In describing where that leap might take the medical community, experts often refer to Kaiser Permanente.
Kaiser made the transition to an entirely digital system beginning in 2004. The Oakland-based nonprofit has the world’s largest nongovernmental database of medical records, used for everything from scheduling appointments to ordering prescriptions.

“Because of this amazing connectivity, we’re all sharing the same information,” said Kaiser family physician Joel Hyatt, assistant regional director for quality in Southern California.

“If, as a diabetic, I’m overdue for a blood sugar test or a lipid test, everybody knows that, even the pharmacy, and we’re in a position, no matter where you are in the organization, to advise the patient, ‘You’re overdue for your blood sugar test. Go to the laboratory. Right now.’ And that lab test is already there. It’s ordered. So, we leverage everybody to deliver chronic care.”

Last year, a Kaiser research team published findings that after doctors switched from paper to digital records, diabetic patients made 5.5 percent fewer trips to the emergency room and were hospitalized 5.3 percent less frequently.

Kaiser allows patients virtually unfettered access to their own health records, Hyatt said. A survey published in March by the management consulting firm Accenture found eight out of 10 U.S. doctors want patients to be able to contribute to their records. But only a third of those surveyed want completely open access.

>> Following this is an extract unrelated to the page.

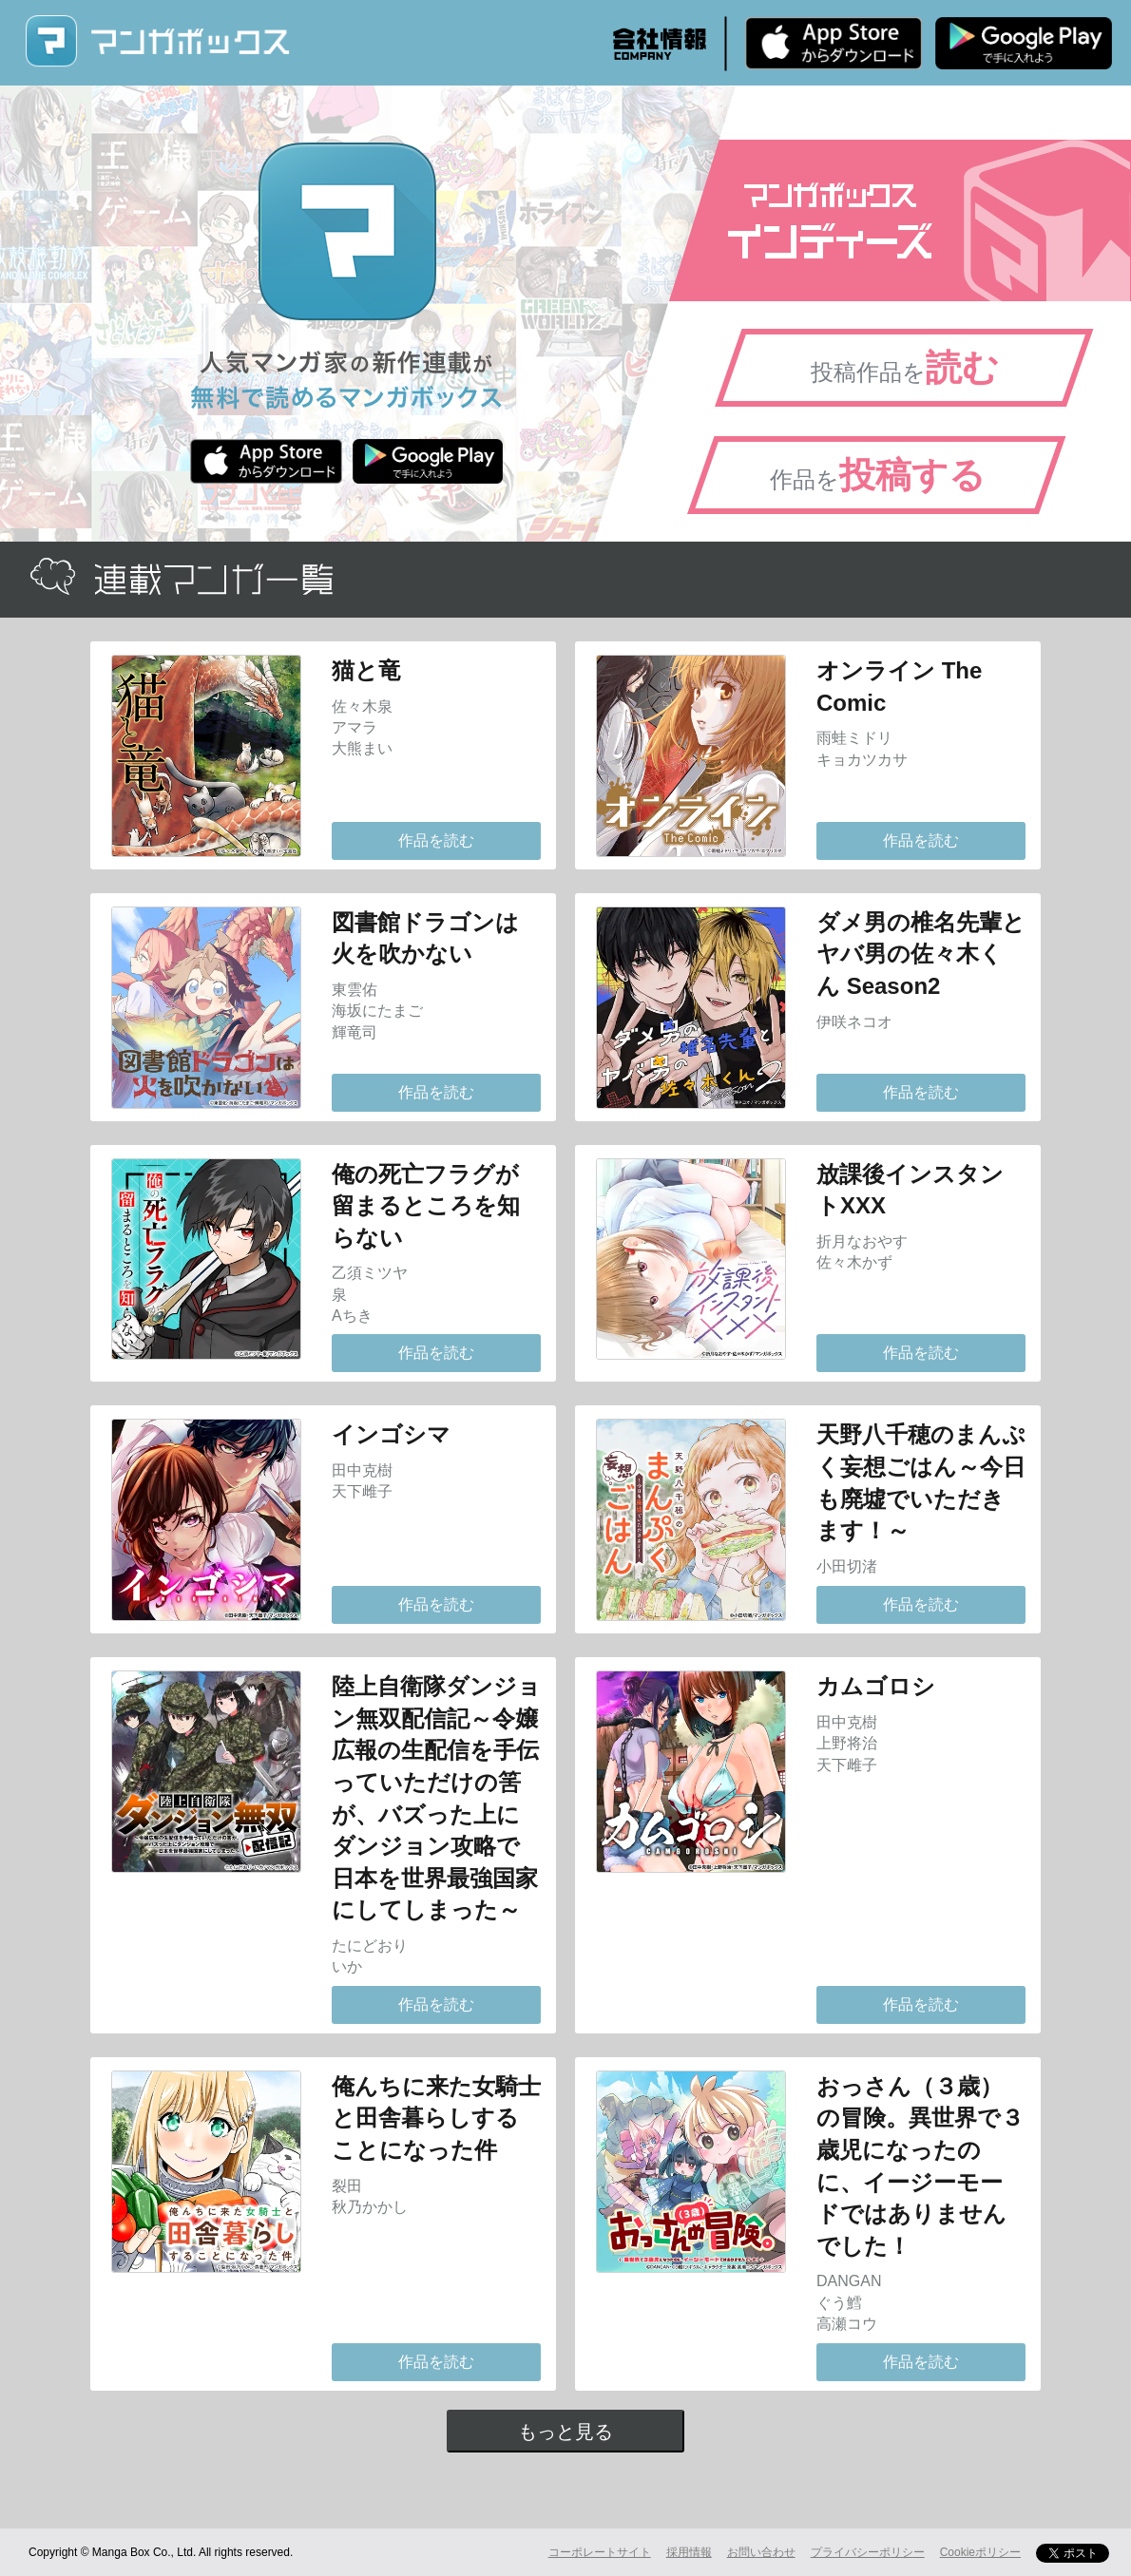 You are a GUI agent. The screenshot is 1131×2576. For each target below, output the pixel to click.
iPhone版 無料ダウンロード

Kaveh Safavi, managing director of Accenture’s North America health business, called the hesitancy part of a cultural shift. The Open Notes Project, an experiment in completely open health-care sponsored by the Robert Wood Johnson Foundation, found that some doctors hesitated to grant access because they feared patients would get enough information to make to make them waste time on irrelevancies.

“What they found out was, it wasn’t like that at all. The reality was, it wasn’t a burden, and in fact it was a benefit.,” Safavi said. “So my view is, there’s an experience thing that has to happen here.”

Susan Hogeland, executive vice president of the California Academy of Family Physicians, said such digital synergy is much harder to achieve for medical groups of less than 50 doctors, to say nothing of sole practitioners.

“A lot of it is, they don’t have the time to do it,” she said. “The incentives were great, and we’re delighted that they were offered, but a lot of it comes down to the pressure of keeping the wheels spinning in the office and not have a financial disaster on their hands while they adopt EHRs.”

Overall, the Healthcare Foundation report shows a mixed picture.

In addition to the state’s lackluster performance in some areas, study author Jodi Simon also pointed to signs of progress. In 2007, just 13 percent of the state’s hospitals used EHRs. Last year, half did. In 2005, a scant 3 percent of community clinics used the computerized forms. The most recent records available in that category, for 2011, show that 65 percent of the centers now use them.

“There’s been progress,” said Jodi Simon, author of the Healthcare Foundation report. “You kind of balance the fact that community clinics’ growth has been through the roof, versus the fact that e-prescribing has been abysmal. And the other sectors have made steady but not striking progress.”